Thursday, August 20, 2009

35 weeks!

I had my 35 week doctor's appt. today and everything still looks great. Her heartbeat is strong and I am measuring in the average range. So, the doctor is guessing that she will weigh around 6 or 7 lbs. when she is born. My next doctor's appt. is two weeks from now and from that point on I will have an appt. once a week.

I had a few days/nights this past week that were rough w/ me beginning to get uncomfortable and waking up at 4 in the morning wide awake! However, thankfully, it hasn't been every night and the last two days I've actually felt pretty good again. It makes it easier too w/ me at home and not starting a new job until Nov. In fact, I actually feel a little guilty that things are going this smoothly, especially given that Ben and I have a family member on his side and a couple friends who have had serious pregnancy complications/baby issues. I can't imagine how difficult that would & our prayers go out to them be b/c I know I worry enough about our baby as it is...

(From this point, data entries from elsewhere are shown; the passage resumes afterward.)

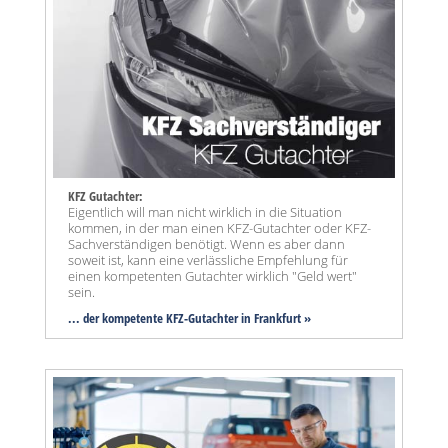
KFZ Gutachter:
Eigentlich will man nicht wirklich in die Situation
kommen, in der man einen KFZ-Gutachter oder KFZ-
Sachverständigen benötigt. Wenn es aber dann
soweit ist, kann eine verlässliche Empfehlung für
einen kompetenten Gutachter wirklich "Geld wert"
sein.
... der kompetente KFZ-Gutachter in Frankfurt »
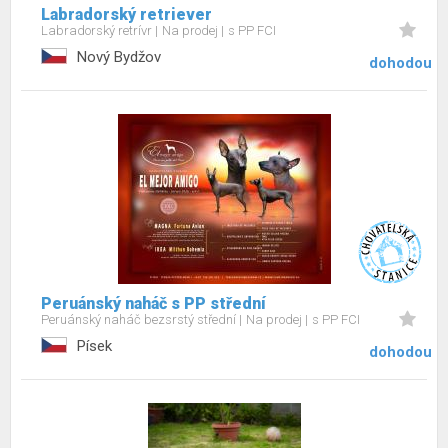
Labradorský retriever
Labradorský retrívr
Na prodej
s PP FCI
Nový Bydžov
dohodou
Peruánský naháč s PP střední
Peruánský naháč bezsrstý střední
Na prodej
s PP FCI
Písek
dohodou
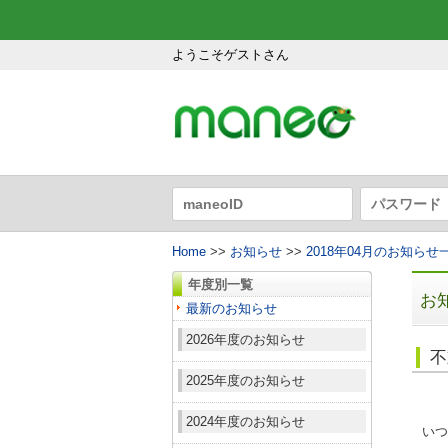
ようこそゲストさん
Home
>>
お知らせ
>>
2018年04月のお知らせ
年度別一覧
お
最新のお知らせ
2026年度のお知らせ
不
2025年度のお知らせ
2024年度のお知らせ
いつ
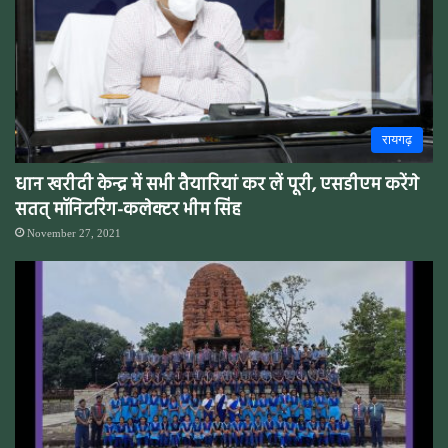
रायगढ़
धान खरीदी केन्द्र में सभी तैयारियां कर लें पूरी, एसडीएम करेंगे
सतत् मॉनिटरिंग-कलेक्टर भीम सिंह
November 27, 2021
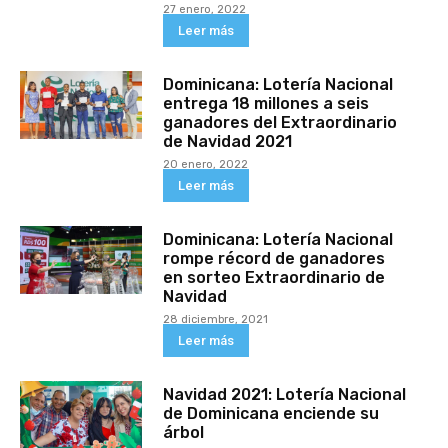
27 enero, 2022
Leer más
Dominicana: Lotería Nacional
entrega 18 millones a seis
ganadores del Extraordinario
de Navidad 2021
20 enero, 2022
Leer más
Dominicana: Lotería Nacional
rompe récord de ganadores
en sorteo Extraordinario de
Navidad
28 diciembre, 2021
Leer más
Navidad 2021: Lotería Nacional
de Dominicana enciende su
árbol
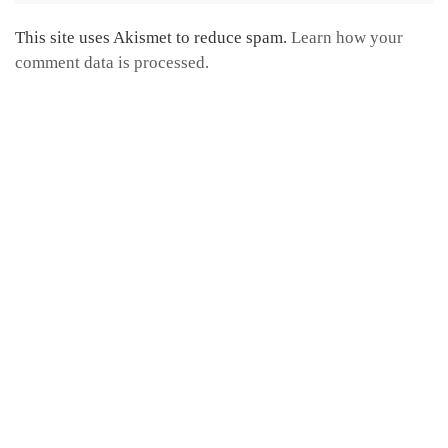
This site uses Akismet to reduce spam.
Learn how your
comment data is processed.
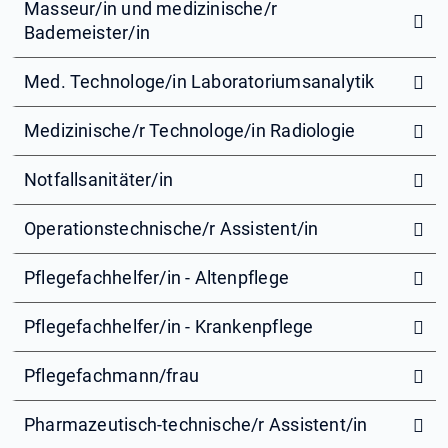
Masseur/in und medizinische/r
Bademeister/in
Med. Technologe/in Laboratoriumsanalytik
Medizinische/r Technologe/in Radiologie
Notfallsanitäter/in
Operationstechnische/r Assistent/in
Pflegefachhelfer/in - Altenpflege
Pflegefachhelfer/in - Krankenpflege
Pflegefachmann/frau
Pharmazeutisch-technische/r Assistent/in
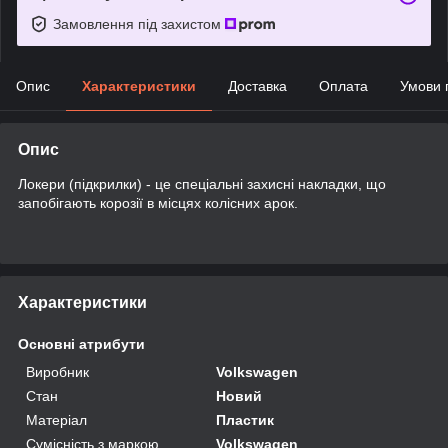
Замовлення під захистом
Опис
Характеристики
Доставка
Оплата
Умови 
Опис
Локери (підкрилки) - це спеціальні захисні накладки, що
запобігають корозії в місцях колісних арок.
Характеристики
Основні атрибути
Виробник
Volkswagen
Стан
Новий
Матеріал
Пластик
Сумісність з маркою
Volkswagen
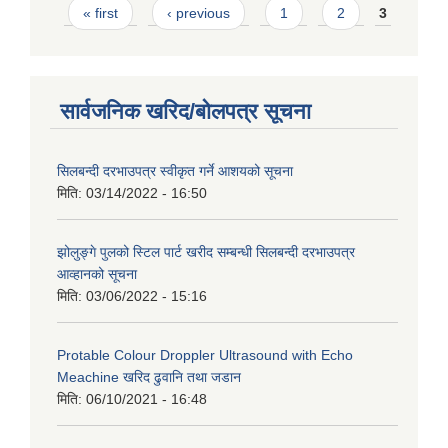
Pages
« first
‹ previous
1
2
3
सार्वजनिक खरिद/बोलपत्र सूचना
सिलबन्दी दरभाउपत्र स्वीकृत गर्ने आशयको सूचना
मिति:
03/14/2022 - 16:50
झोलुङ्गे पुलको स्टिल पार्ट खरीद सम्बन्धी सिलबन्दी दरभाउपत्र
आव्हानको सूचना
मिति:
03/06/2022 - 15:16
Protable Colour Droppler Ultrasound with Echo
Meachine खरिद ढुवानि तथा जडान
मिति:
06/10/2021 - 16:48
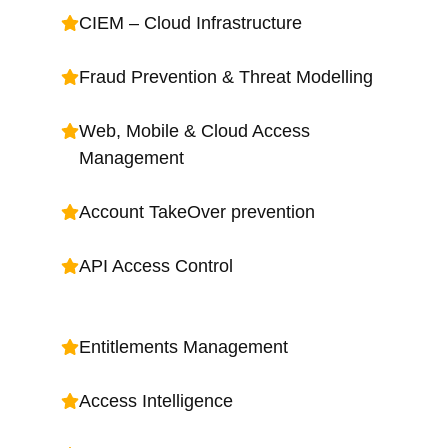
CIEM – Cloud Infrastructure
Fraud Prevention & Threat Modelling
Web, Mobile & Cloud Access
Management
Account TakeOver prevention
API Access Control
Entitlements Management
Access Intelligence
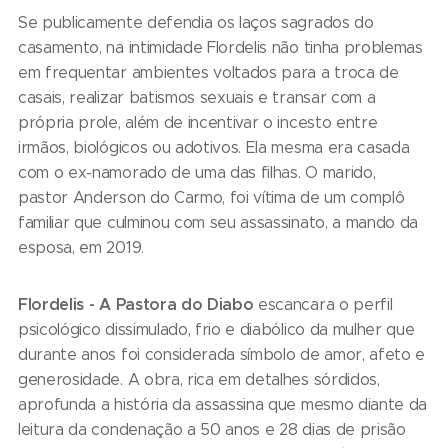
Se publicamente defendia os laços sagrados do
casamento, na intimidade Flordelis não tinha problemas
em frequentar ambientes voltados para a troca de
casais, realizar batismos sexuais e transar com a
própria prole, além de incentivar o incesto entre
irmãos, biológicos ou adotivos. Ela mesma era casada
com o ex-namorado de uma das filhas. O marido,
pastor Anderson do Carmo, foi vítima de um complô
familiar que culminou com seu assassinato, a mando da
esposa, em 2019.
Flordelis - A Pastora do Diabo
escancara o perfil
psicológico dissimulado, frio e diabólico da mulher que
durante anos foi considerada símbolo de amor, afeto e
generosidade. A obra, rica em detalhes sórdidos,
aprofunda a história da assassina que mesmo diante da
leitura da condenação a 50 anos e 28 dias de prisão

This coming weekend is my last baby shower for my mom's side of the family, some neighbors, and friends. It is at our house, which I am excited about b/c a lot of people haven't gotten to see the house yet, even though we've lived here a year now. The nursery is now finished too w/ furniture in it, so after this weekend I will probably post pictures of both, along w/ my 35 week pregnancy picture. I will say I am feeling bigger by the day & we are both starting to get antsy about wanting to meet our baby and bring her home (outside my stomach that is)! The best way to describe my feelings right now - since I can't resist adding something about feelings given my profession -- I would compare it to a rollercoaster. Overall, I am thrilled & it is one of the most special times in my life so far. However, it isn't without its moments of anxiety and fear that everything in the last few weeks will go well, that I will survive labor, and that I will be a good mom once we get home!